(Stored entries)

----------------------------------------

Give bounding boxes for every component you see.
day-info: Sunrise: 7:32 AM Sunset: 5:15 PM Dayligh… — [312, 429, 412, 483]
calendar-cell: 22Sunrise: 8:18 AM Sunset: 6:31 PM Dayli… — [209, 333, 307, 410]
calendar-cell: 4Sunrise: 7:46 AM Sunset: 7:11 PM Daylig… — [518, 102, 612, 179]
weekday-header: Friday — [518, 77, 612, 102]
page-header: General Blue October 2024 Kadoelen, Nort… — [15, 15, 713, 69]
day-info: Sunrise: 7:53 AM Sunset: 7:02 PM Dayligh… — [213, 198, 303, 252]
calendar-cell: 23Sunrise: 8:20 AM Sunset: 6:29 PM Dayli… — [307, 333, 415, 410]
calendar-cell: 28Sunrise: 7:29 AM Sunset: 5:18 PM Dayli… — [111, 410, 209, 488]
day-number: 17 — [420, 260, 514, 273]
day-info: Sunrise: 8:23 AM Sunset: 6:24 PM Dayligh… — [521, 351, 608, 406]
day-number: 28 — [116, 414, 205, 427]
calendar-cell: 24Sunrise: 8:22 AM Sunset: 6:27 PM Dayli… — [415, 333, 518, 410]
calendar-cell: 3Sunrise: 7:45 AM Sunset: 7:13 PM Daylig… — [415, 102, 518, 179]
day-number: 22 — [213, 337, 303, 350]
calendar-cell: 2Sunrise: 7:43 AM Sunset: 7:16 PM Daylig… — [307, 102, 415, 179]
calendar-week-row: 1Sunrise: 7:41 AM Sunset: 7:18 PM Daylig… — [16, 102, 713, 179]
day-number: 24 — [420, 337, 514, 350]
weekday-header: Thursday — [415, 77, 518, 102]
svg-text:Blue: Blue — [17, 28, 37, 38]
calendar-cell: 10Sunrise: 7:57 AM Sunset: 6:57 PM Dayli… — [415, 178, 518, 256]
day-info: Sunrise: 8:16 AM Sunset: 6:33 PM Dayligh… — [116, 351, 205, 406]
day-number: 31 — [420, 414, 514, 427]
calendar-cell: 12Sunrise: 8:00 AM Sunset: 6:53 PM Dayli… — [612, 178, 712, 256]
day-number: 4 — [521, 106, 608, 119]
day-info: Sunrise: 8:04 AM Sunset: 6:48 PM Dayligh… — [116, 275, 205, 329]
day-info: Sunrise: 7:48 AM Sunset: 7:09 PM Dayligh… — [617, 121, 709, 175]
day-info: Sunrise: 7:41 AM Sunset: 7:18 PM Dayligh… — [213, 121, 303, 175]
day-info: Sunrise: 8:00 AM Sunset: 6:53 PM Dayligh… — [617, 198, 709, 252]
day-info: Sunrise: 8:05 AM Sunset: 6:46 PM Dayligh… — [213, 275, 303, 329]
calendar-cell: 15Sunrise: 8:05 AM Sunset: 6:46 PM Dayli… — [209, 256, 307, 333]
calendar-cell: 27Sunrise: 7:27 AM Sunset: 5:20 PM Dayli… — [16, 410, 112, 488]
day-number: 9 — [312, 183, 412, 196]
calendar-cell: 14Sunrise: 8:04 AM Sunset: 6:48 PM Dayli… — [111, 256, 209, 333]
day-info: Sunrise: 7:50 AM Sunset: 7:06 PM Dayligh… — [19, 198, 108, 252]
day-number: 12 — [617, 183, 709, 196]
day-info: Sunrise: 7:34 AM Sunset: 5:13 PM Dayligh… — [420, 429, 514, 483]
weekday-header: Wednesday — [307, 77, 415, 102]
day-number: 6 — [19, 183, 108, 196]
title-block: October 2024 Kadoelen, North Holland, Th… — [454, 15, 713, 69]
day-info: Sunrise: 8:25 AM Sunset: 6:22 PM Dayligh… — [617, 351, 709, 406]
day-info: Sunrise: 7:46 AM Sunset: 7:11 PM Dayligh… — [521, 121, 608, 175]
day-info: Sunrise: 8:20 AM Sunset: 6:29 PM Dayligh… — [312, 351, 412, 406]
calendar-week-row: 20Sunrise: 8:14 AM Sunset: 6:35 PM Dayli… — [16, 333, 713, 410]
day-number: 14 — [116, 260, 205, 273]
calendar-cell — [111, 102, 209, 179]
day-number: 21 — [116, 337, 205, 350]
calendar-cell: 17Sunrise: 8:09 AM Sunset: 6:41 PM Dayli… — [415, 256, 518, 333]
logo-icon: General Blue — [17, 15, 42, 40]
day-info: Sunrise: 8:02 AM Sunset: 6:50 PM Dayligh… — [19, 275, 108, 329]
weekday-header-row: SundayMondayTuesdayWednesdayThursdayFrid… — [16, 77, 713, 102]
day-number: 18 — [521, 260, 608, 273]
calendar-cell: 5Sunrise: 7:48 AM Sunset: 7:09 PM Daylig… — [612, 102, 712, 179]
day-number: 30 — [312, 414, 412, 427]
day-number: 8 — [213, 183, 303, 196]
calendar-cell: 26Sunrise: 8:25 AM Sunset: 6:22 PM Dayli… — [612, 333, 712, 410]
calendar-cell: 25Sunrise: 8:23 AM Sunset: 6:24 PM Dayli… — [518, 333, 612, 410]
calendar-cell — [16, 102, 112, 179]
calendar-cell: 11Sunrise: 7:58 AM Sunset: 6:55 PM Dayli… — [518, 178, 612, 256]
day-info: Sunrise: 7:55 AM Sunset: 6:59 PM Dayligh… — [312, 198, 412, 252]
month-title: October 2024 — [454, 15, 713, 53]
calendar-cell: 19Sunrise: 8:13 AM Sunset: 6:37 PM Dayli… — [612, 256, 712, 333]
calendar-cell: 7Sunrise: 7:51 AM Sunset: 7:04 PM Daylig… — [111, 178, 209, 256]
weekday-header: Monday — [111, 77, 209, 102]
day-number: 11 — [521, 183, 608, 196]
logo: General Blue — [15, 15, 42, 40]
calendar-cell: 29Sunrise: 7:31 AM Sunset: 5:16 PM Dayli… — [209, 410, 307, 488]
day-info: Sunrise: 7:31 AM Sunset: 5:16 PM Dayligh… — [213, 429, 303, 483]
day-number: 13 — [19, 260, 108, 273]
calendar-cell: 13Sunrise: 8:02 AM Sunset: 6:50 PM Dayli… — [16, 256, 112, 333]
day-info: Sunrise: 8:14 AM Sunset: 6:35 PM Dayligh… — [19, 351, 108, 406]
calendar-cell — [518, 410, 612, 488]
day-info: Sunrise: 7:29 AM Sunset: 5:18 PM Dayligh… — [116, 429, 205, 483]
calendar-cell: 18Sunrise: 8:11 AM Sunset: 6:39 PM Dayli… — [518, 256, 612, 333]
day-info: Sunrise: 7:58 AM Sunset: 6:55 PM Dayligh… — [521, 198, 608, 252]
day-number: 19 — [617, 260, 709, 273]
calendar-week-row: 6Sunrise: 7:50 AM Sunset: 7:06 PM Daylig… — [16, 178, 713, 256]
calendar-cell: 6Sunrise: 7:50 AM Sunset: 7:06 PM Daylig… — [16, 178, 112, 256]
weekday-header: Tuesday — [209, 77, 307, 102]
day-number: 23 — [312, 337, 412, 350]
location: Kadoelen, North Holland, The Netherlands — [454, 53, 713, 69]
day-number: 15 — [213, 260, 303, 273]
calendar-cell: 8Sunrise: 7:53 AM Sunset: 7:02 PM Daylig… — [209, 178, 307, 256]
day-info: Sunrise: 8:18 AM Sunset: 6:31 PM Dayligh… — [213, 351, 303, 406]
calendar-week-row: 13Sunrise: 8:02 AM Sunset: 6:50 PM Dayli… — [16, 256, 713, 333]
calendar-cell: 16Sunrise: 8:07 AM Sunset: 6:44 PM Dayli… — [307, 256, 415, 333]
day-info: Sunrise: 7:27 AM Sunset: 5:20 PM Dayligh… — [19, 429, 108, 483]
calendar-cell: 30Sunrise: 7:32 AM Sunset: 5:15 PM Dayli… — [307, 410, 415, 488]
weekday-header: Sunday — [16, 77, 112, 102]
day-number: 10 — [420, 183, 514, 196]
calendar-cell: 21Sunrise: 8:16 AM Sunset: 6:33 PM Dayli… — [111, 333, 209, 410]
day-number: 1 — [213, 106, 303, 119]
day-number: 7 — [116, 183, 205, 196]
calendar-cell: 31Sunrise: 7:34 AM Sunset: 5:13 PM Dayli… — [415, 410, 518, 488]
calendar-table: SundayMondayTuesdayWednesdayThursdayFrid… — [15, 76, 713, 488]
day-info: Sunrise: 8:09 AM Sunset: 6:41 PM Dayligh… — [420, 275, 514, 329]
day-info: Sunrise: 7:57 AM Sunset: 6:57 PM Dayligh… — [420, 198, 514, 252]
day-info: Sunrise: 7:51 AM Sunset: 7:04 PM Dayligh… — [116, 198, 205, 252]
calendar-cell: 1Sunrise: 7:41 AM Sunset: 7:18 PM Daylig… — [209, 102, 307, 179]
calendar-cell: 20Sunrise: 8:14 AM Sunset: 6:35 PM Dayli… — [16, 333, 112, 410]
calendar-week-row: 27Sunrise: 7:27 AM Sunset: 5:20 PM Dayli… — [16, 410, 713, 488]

----------------------------------------

Wherever a line in the records contains the word "Holland", copy that line.

Written solution:
title-block: October 2024 Kadoelen, North Holland, Th… — [454, 15, 713, 69]
location: Kadoelen, North Holland, The Netherlands — [454, 53, 713, 69]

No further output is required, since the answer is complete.